TASK BRIEF: Go through the records below and copy out every line that contains the word "Rear".

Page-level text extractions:
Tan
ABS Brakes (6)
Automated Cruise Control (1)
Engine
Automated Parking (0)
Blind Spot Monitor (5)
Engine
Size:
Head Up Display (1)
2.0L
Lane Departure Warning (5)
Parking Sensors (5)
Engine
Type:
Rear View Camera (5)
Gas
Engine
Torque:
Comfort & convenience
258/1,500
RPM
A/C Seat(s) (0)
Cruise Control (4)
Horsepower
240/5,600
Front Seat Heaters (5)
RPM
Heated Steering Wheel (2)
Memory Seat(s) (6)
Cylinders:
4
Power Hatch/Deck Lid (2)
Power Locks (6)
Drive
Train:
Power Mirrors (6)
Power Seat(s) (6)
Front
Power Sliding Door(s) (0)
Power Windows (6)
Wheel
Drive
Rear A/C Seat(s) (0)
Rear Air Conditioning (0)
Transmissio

...

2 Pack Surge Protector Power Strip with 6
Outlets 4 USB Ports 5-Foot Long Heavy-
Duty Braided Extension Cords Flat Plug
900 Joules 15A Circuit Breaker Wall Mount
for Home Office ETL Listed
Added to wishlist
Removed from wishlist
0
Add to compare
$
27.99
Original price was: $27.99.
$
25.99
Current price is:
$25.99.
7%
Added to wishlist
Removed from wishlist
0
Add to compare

SOLUTION TO THIS TASK:
Rear View Camera (5)
Rear A/C Seat(s) (0)
Rear Air Conditioning (0)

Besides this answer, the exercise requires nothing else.